EXERCISE MATERIALS:
★ ★ ★ ★
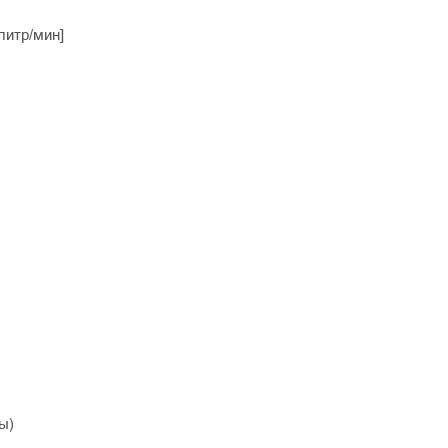
 литр/мин]
ды)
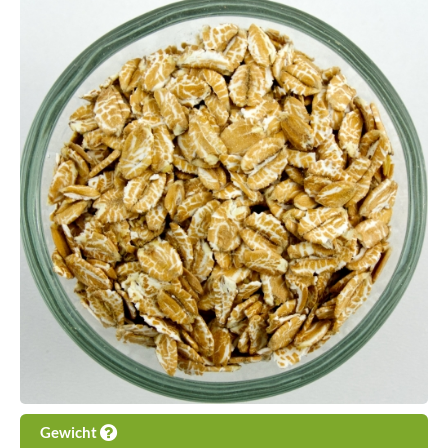
Gewicht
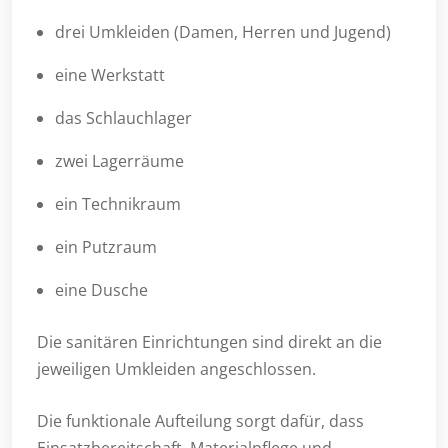
drei Umkleiden (Damen, Herren und Jugend)
eine Werkstatt
das Schlauchlager
zwei Lagerräume
ein Technikraum
ein Putzraum
eine Dusche
Die sanitären Einrichtungen sind direkt an die
jeweiligen Umkleiden angeschlossen.
Die funktionale Aufteilung sorgt dafür, dass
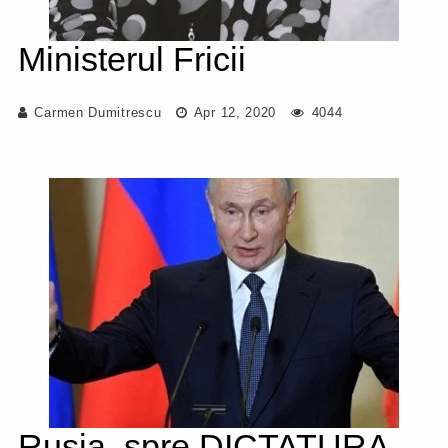
Ministerul Fricii
Carmen Dumitrescu
Apr 12, 2020
4044
Rusia, spre DICTATURA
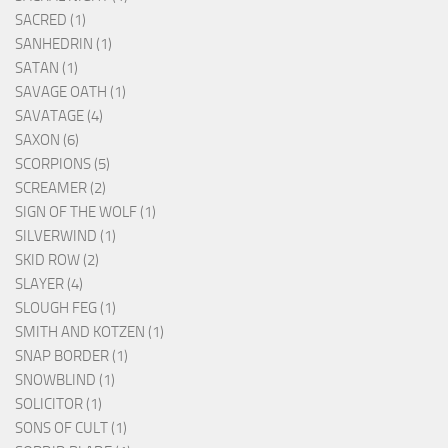
SACRED (1)
SANHEDRIN (1)
SATAN (1)
SAVAGE OATH (1)
SAVATAGE (4)
SAXON (6)
SCORPIONS (5)
SCREAMER (2)
SIGN OF THE WOLF (1)
SILVERWIND (1)
SKID ROW (2)
SLAYER (4)
SLOUGH FEG (1)
SMITH AND KOTZEN (1)
SNAP BORDER (1)
SNOWBLIND (1)
SOLICITOR (1)
SONS OF CULT (1)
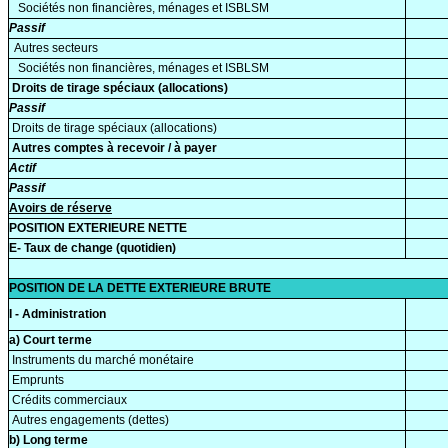
Sociétés non financières, ménages et ISBLSM
Passif
Autres secteurs
Sociétés non financières, ménages et ISBLSM
Droits de tirage spéciaux (allocations)
Passif
Droits de tirage spéciaux (allocations)
Autres comptes à recevoir / à payer
Actif
Passif
Avoirs de réserve
POSITION EXTERIEURE NETTE
E- Taux de change (quotidien)
POSITION DE LA DETTE EXTERIEURE BRUTE
I - Administration
a) Court terme
Instruments du marché monétaire
Emprunts
Crédits commerciaux
Autres engagements (dettes)
b) Long terme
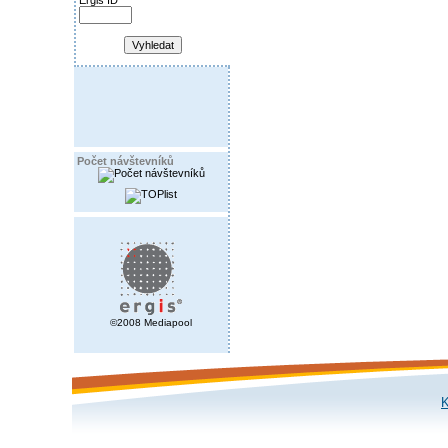
Ergis ID
Počet návštevníků
©2008 Mediapool
K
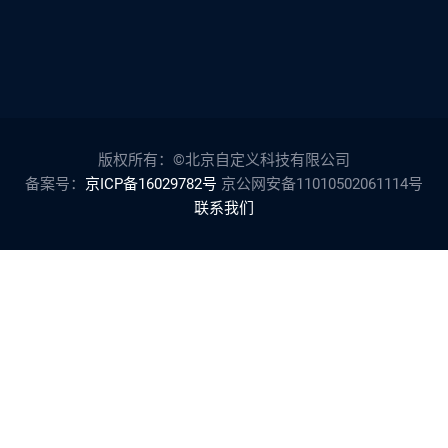
版权所有：©北京自定义科技有限公司
备案号：
京ICP备16029782号
京公网安备11010502061114号
联系我们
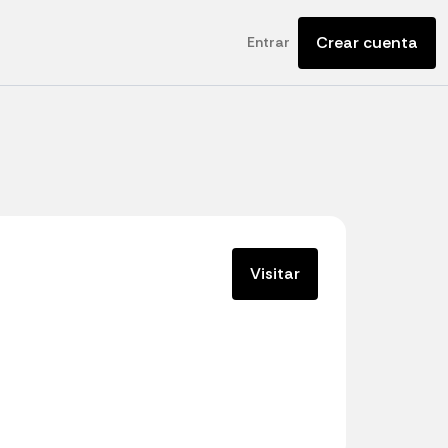
Crear cuenta
Entrar
Visitar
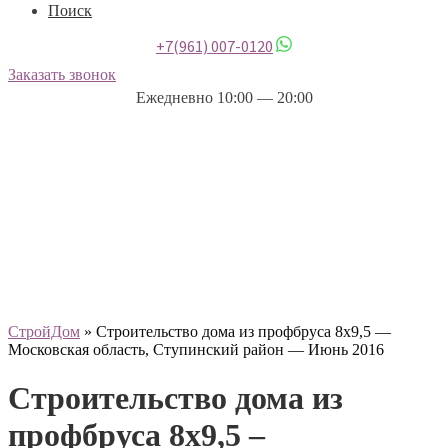
Поиск
+7(961) 007-0120
Заказать звонок
Ежедневно 10:00 — 20:00
СтройДом
»
Строительство дома из профбруса 8х9,5 —
Московская область, Ступинский район — Июнь 2016
Строительство дома из
профбруса 8х9,5 –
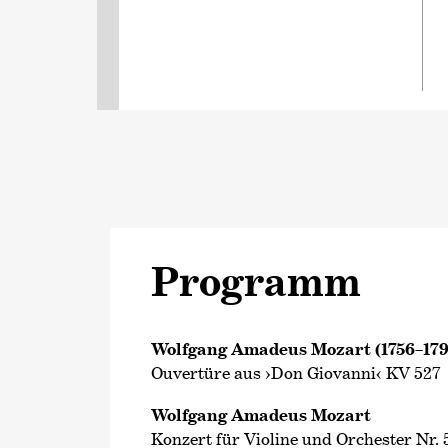
Programm
Wolfgang Amadeus Mozart (1756–179
Ouvertüre aus ›Don Giovanni‹ KV 527
Wolfgang Amadeus Mozart
Konzert für Violine und Orchester Nr.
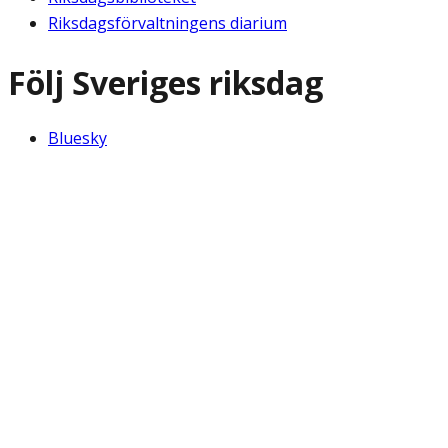
Riksdagsförvaltningens diarium
Följ Sveriges riksdag
Bluesky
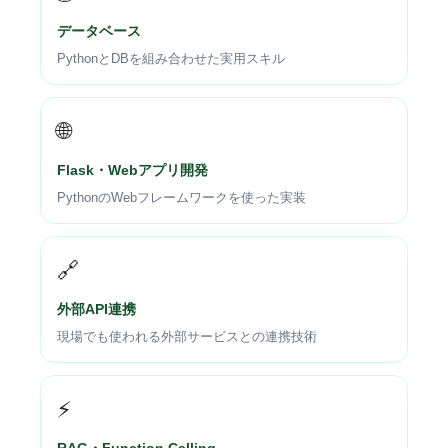
データベース
PythonとDBを組み合わせた実用スキル
🌐
Flask・Webアプリ開発
PythonのWebフレームワークを使った実装
🔗
外部API連携
現場でも使われる外部サービスとの連携技術
⚡
RAG・Function Calling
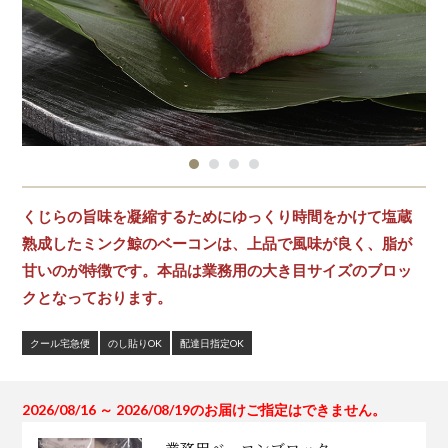
くじらの旨味を凝縮するためにゆっくり時間をかけて塩蔵
熟成したミンク鯨のベーコンは、上品で風味が良く、脂が
甘いのが特徴です。本品は業務用の大き目サイズのブロッ
クとなっております。
クール宅急便
のし貼りOK
配達日指定OK
2026/08/16 ～ 2026/08/19のお届けご指定はできません。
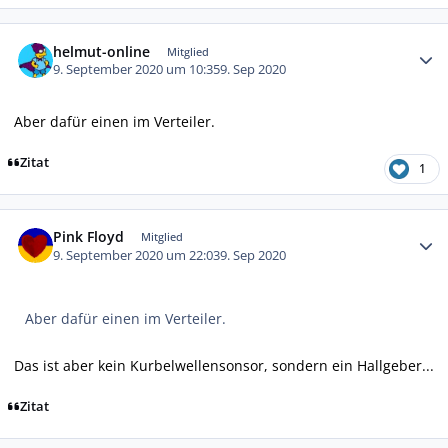
Autor-Statistiken
helmut-online
Mitglied
9. September 2020 um 10:35
9. Sep 2020
Aber dafür einen im Verteiler.
Zitat
1
Autor-Statistiken
Pink Floyd
Mitglied
9. September 2020 um 22:03
9. Sep 2020
Aber dafür einen im Verteiler.
Das ist aber kein Kurbelwellensonsor, sondern ein Hallgeber...
Zitat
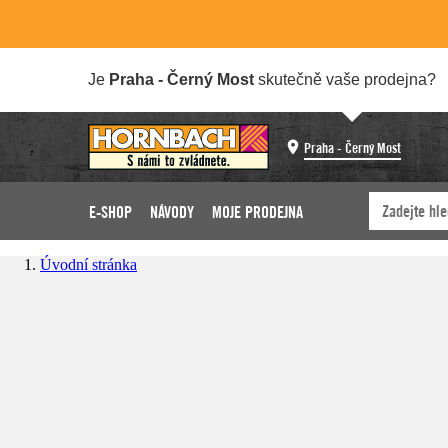
Je
Praha - Černý Most
skutečně vaše prodejna?
Praha - Černý Most
E-SHOP
NÁVODY
MOJE PRODEJNA
Úvodní stránka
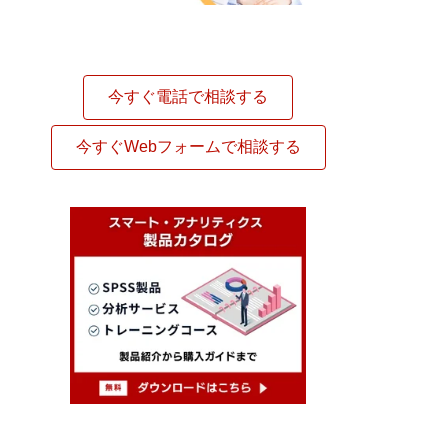
今すぐ電話で相談する
今すぐWebフォームで相談する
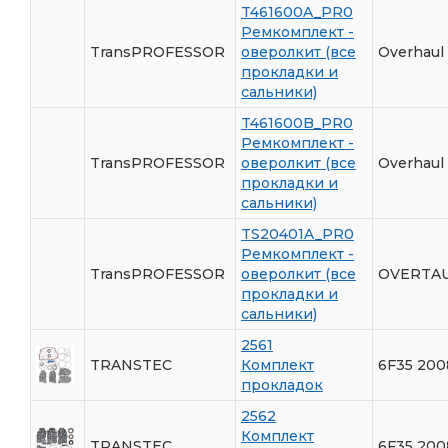
T461600A_PR0
Ремкомплект -
TransPROFESSOR
оверолкит (все
Overhaul 
прокладки и
сальники)
T461600B_PR0
Ремкомплект -
TransPROFESSOR
оверолкит (все
Overhaul 
прокладки и
сальники)
TS20401A_PR0
Ремкомплект -
TransPROFESSOR
оверолкит (все
OVERTAU
прокладки и
сальники)
2561
TRANSTEC
Комплект
6F35 200
прокладок
2562
Комплект
TRANSTEC
6F35 200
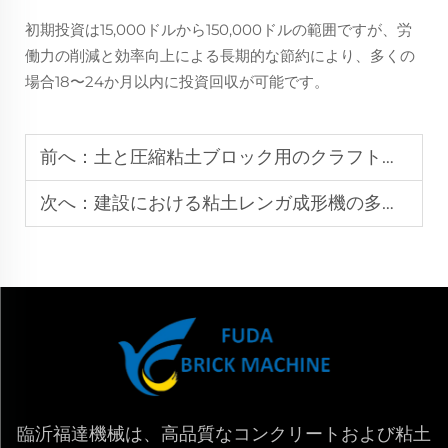
初期投資は15,000ドルから150,000ドルの範囲ですが、労
働力の削減と効率向上による長期的な節約により、多くの
場合18〜24か月以内に投資回収が可能です。
前へ：
土と圧縮粘土ブロック用のクラフトブロック製造機
次へ：
建設における粘土レンガ成形機の多機能な利点
臨沂福達機械は、高品質なコンクリートおよび粘土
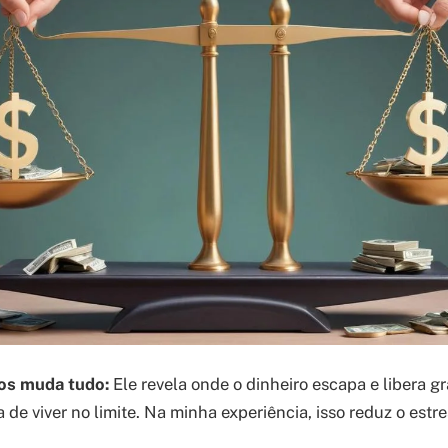
os muda tudo:
Ele revela onde o dinheiro escapa e libera g
 de viver no limite. Na minha experiência, isso reduz o estr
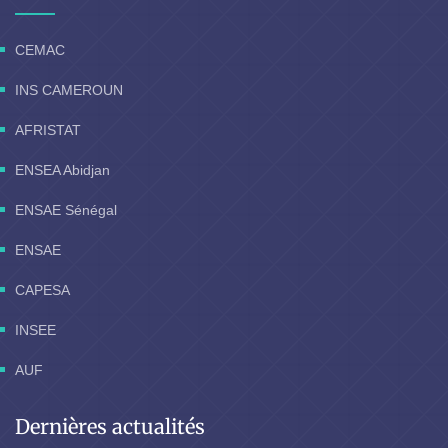
CEMAC
INS CAMEROUN
AFRISTAT
ENSEA Abidjan
ENSAE Sénégal
ENSAE
CAPESA
INSEE
AUF
Dernières actualités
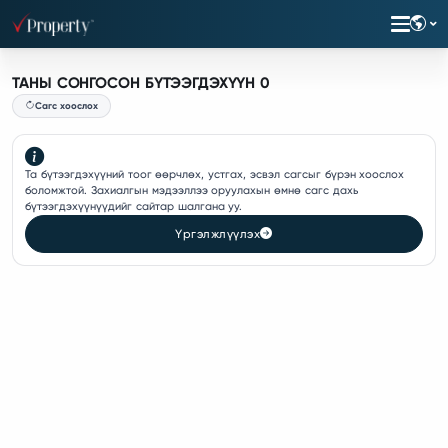
ТАНЫ СОНГОСОН БҮТЭЭГДЭХҮҮН 0
Сагс хоослох
Та бүтээгдэхүүний тоог өөрчлөх, устгах, эсвэл сагсыг бүрэн хоослох
боломжтой. Захиалгын мэдээллээ оруулахын өмнө сагс дахь
бүтээгдэхүүнүүдийг сайтар шалгана уу.
Үргэлжлүүлэх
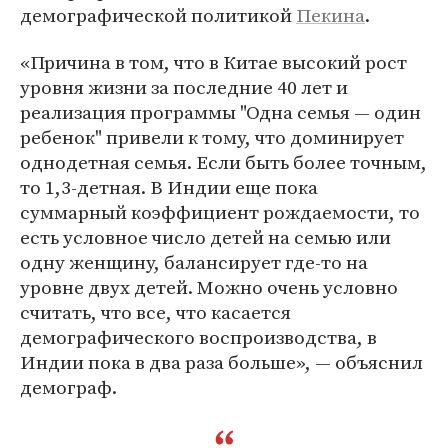
демографической политикой
Пекина
.
«Причина в том, что в Китае высокий рост
уровня жизни за последние 40 лет и
реализация программы "Одна семья — один
ребенок" привели к тому, что доминирует
однодетная семья. Если быть более точным,
то 1,3-детная. В Индии еще пока
суммарный коэффициент рождаемости, то
есть условное число детей на семью или
одну женщину, балансирует где-то на
уровне двух детей. Можно очень условно
считать, что все, что касается
демографического воспроизводства, в
Индии пока в два раза больше», — объяснил
демограф.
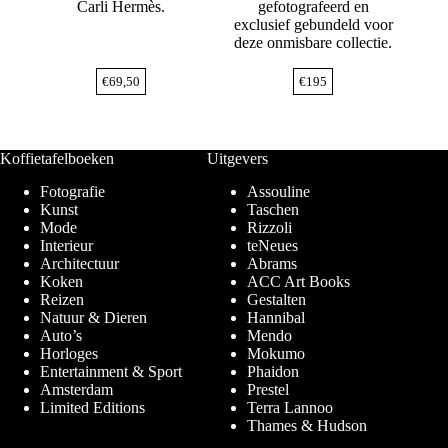
Carli Hermès.
gefotografeerd en
exclusief gebundeld voor
deze onmisbare collectie.
€
69,50
€
195
Koffietafelboeken
Uitgevers
Fotografie
Assouline
Kunst
Taschen
Mode
Rizzoli
Interieur
teNeues
Architectuur
Abrams
Koken
ACC Art Books
Reizen
Gestalten
Natuur & Dieren
Hannibal
Auto’s
Mendo
Horloges
Mokumo
Entertainment & Sport
Phaidon
Amsterdam
Prestel
Limited Editions
Terra Lannoo
Thames & Hudson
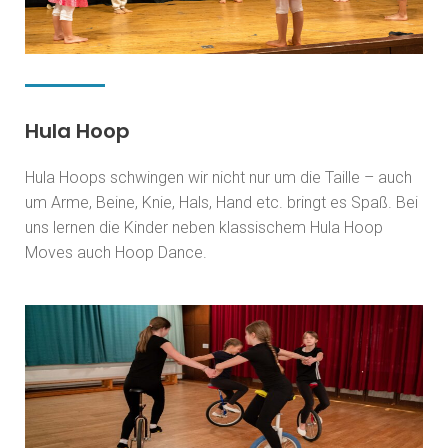
Hula Hoop
Hula Hoops schwingen wir nicht nur um die Taille – auch
um Arme, Beine, Knie, Hals, Hand etc. bringt es Spaß. Bei
uns lernen die Kinder neben klassischem Hula Hoop
Moves auch Hoop Dance.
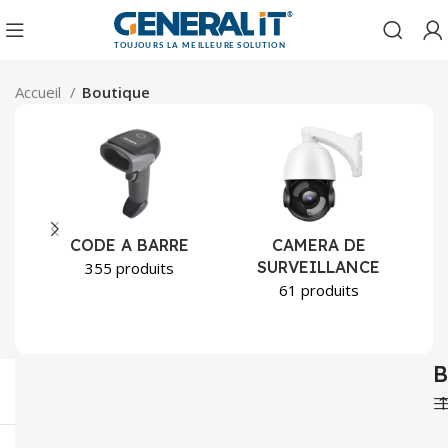
Accueil
Boutique
CODE A BARRE
CAMERA DE
SURVEILLANCE
355 produits
61 produits
B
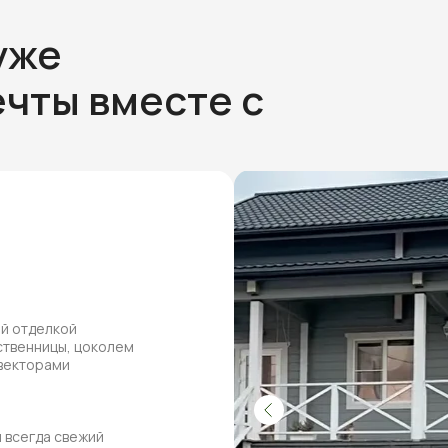
уже
чты вместе с
ей отделкой
ственницы, цоколем
нвекторами
 всегда свежий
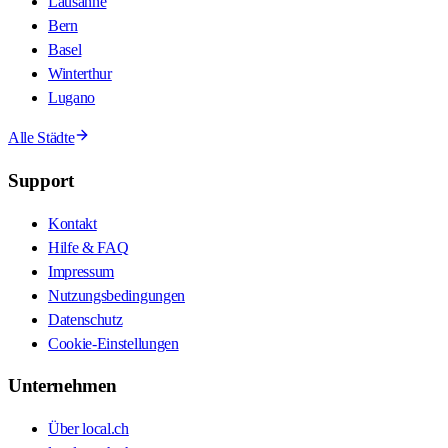
Lausanne
Bern
Basel
Winterthur
Lugano
Alle Städte
Support
Kontakt
Hilfe & FAQ
Impressum
Nutzungsbedingungen
Datenschutz
Cookie-Einstellungen
Unternehmen
Über local.ch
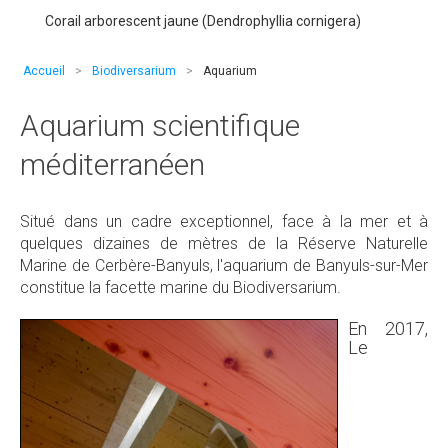
Corail arborescent jaune (Dendrophyllia cornigera)
Accueil
>
Biodiversarium
>
Aquarium
Aquarium scientifique
méditerranéen
Situé dans un cadre exceptionnel, face à la mer et à
quelques dizaines de mètres de la Réserve Naturelle
Marine de Cerbère-Banyuls, l'aquarium de Banyuls-sur-Mer
constitue la facette marine du Biodiversarium.
En 2017,
Le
★ ★ ★ ★
WORK TO COMPLETE: For this exercise, return the material word for word and drop each image.

OUTPUT OF THE TASK:
 литр/мин]
ды)
Gewicht
drei Umkleiden (Damen, Herren und Jugend)
eine Werkstatt
das Schlauchlager
zwei Lagerräume
ein Technikraum
ein Putzraum
eine Dusche
Die sanitären Einrichtungen sind direkt an die
jeweiligen Umkleiden angeschlossen.
Die funktionale Aufteilung sorgt dafür, dass
Ministerul Fricii
Carmen Dumitrescu
Apr 12, 2020
4044
Rusia, spre DICTATURA
SACRED (1)
SANHEDRIN (1)
SATAN (1)
SAVAGE OATH (1)
SAVATAGE (4)
SAXON (6)
SCORPIONS (5)
SCREAMER (2)
SIGN OF THE WOLF (1)
SILVERWIND (1)
SKID ROW (2)
SLAYER (4)
SLOUGH FEG (1)
SMITH AND KOTZEN (1)
SNAP BORDER (1)
SNOWBLIND (1)
SOLICITOR (1)
SONS OF CULT (1)
Sociétés non financières, ménages et ISBLSM
Passif
Autres secteurs
Sociétés non financières, ménages et ISBLSM
Droits de tirage spéciaux (allocations)
Passif
Droits de tirage spéciaux (allocations)
Autres comptes à recevoir / à payer
Actif
Passif
Avoirs de réserve
POSITION EXTERIEURE NETTE
E- Taux de change (quotidien)
POSITION DE LA DETTE EXTERIEURE BRUTE
I - Administration
a) Court terme
Instruments du marché monétaire
Emprunts
Crédits commerciaux
Autres engagements (dettes)
b) Long terme
Ergis ID
Počet návštevníků
©2008 Mediapool
K
版权所有：©北京自定义科技有限公司
备案号：
京ICP备16029782号
京公网安备11010502061114号
联系我们
Crear cuenta
Entrar
Visitar
Поиск
+7(961) 007-0120
Заказать звонок
Ежедневно 10:00 — 20:00
СтройДом
»
Строительство дома из профбруса 8х9,5 —
Московская область, Ступинский район — Июнь 2016
Строительство дома из
профбруса 8х9,5 –
Programm
Wolfgang Amadeus Mozart (1756–179
Ouvertüre aus ›Don Giovanni‹ KV 527
Wolfgang Amadeus Mozart
Konzert für Violine und Orchester Nr.
Riksdagsförvaltningens diarium
Följ Sveriges riksdag
Bluesky
データベース
PythonとDBを組み合わせた実用スキル
🌐
Flask・Webアプリ開発
PythonのWebフレームワークを使った実装
🔗
外部API連携
現場でも使われる外部サービスとの連携技術
⚡
RAG・Function Calling
くじらの旨味を凝縮するためにゆっくり時間をかけて塩蔵
熟成したミンク鯨のベーコンは、上品で風味が良く、脂が
甘いのが特徴です。本品は業務用の大き目サイズのブロッ
クとなっております。
クール宅急便
のし貼りOK
配達日指定OK
2026/08/16 ～ 2026/08/19のお届けご指定はできません。
Autor-Statistiken
helmut-online
Mitglied
9. September 2020 um 10:35
9. Sep 2020
Aber dafür einen im Verteiler.
Zitat
1
Autor-Statistiken
Pink Floyd
Mitglied
9. September 2020 um 22:03
9. Sep 2020
Aber dafür einen im Verteiler.
Das ist aber kein Kurbelwellensonsor, sondern ein Hallgeber...
Zitat
Je
Praha - Černý Most
skutečně vaše prodejna?
Praha - Černý Most
E-SHOP
NÁVODY
MOJE PRODEJNA
Úvodní stránka
今すぐ電話で相談する
今すぐWebフォームで相談する
T461600A_PR0
Ремкомплект -
TransPROFESSOR
оверолкит (все
Overhaul 
прокладки и
сальники)
T461600B_PR0
Ремкомплект -
TransPROFESSOR
оверолкит (все
Overhaul 
прокладки и
сальники)
TS20401A_PR0
Ремкомплект -
TransPROFESSOR
оверолкит (все
OVERTAU
прокладки и
сальники)
2561
TRANSTEC
Комплект
6F35 200
прокладок
2562
Комплект
TRANSTEC
6F35 200
初期投資は15,000ドルから150,000ドルの範囲ですが、労
働力の削減と効率向上による長期的な節約により、多くの
場合18〜24か月以内に投資回収が可能です。
前へ：
土と圧縮粘土ブロック用のクラフトブロック製造機
次へ：
建設における粘土レンガ成形機の多機能な利点
臨沂福達機械は、高品質なコンクリートおよび粘土
os muda tudo:
Ele revela onde o dinheiro escapa e libera g
 de viver no limite. Na minha experiência, isso reduz o estr
CEMAC
INS CAMEROUN
AFRISTAT
ENSEA Abidjan
ENSAE Sénégal
ENSAE
CAPESA
INSEE
AUF
Dernières actualités
ТАНЫ СОНГОСОН БҮТЭЭГДЭХҮҮН 0
Сагс хоослох
Та бүтээгдэхүүний тоог өөрчлөх, устгах, эсвэл сагсыг бүрэн хоослох
боломжтой. Захиалгын мэдээллээ оруулахын өмнө сагс дахь
бүтээгдэхүүнүүдийг сайтар шалгана уу.
Үргэлжлүүлэх
демографической политикой
Пекина
.
«Причина в том, что в Китае высокий рост
уровня жизни за последние 40 лет и
реализация программы "Одна семья — один
ребенок" привели к тому, что доминирует
однодетная семья. Если быть более точным,
то 1,3-детная. В Индии еще пока
суммарный коэффициент рождаемости, то
есть условное число детей на семью или
одну женщину, балансирует где-то на
уровне двух детей. Можно очень условно
считать, что все, что касается
демографического воспроизводства, в
Индии пока в два раза больше», — объяснил
демограф.
Carli Hermès.
gefotografeerd en
exclusief gebundeld voor
deze onmisbare collectie.
€
69,50
€
195
Koffietafelboeken
Uitgevers
Fotografie
Assouline
Kunst
Taschen
Mode
Rizzoli
Interieur
teNeues
Architectuur
Abrams
Koken
ACC Art Books
Reizen
Gestalten
Natuur & Dieren
Hannibal
Auto’s
Mendo
Horloges
Mokumo
Entertainment & Sport
Phaidon
Amsterdam
Prestel
Limited Editions
Terra Lannoo
Thames & Hudson
Hula Hoop
Hula Hoops schwingen wir nicht nur um die Taille – auch
um Arme, Beine, Knie, Hals, Hand etc. bringt es Spaß. Bei
uns lernen die Kinder neben klassischem Hula Hoop
Moves auch Hoop Dance.
Accueil
Boutique
CODE A BARRE
CAMERA DE
SURVEILLANCE
355 produits
61 produits
B
уже
чты вместе с
ей отделкой
ственницы, цоколем
нвекторами
 всегда свежий
Lausanne
Bern
Basel
Winterthur
Lugano
Alle Städte
Support
Kontakt
Hilfe & FAQ
Impressum
Nutzungsbedingungen
Datenschutz
Cookie-Einstellungen
Unternehmen
Über local.ch
Corail arborescent jaune (Dendrophyllia cornigera)
Accueil
>
Biodiversarium
>
Aquarium
Aquarium scientifique
méditerranéen
Situé dans un cadre exceptionnel, face à la mer et à
quelques dizaines de mètres de la Réserve Naturelle
Marine de Cerbère-Banyuls, l'aquarium de Banyuls-sur-Mer
constitue la facette marine du Biodiversarium.
En 2017,
Le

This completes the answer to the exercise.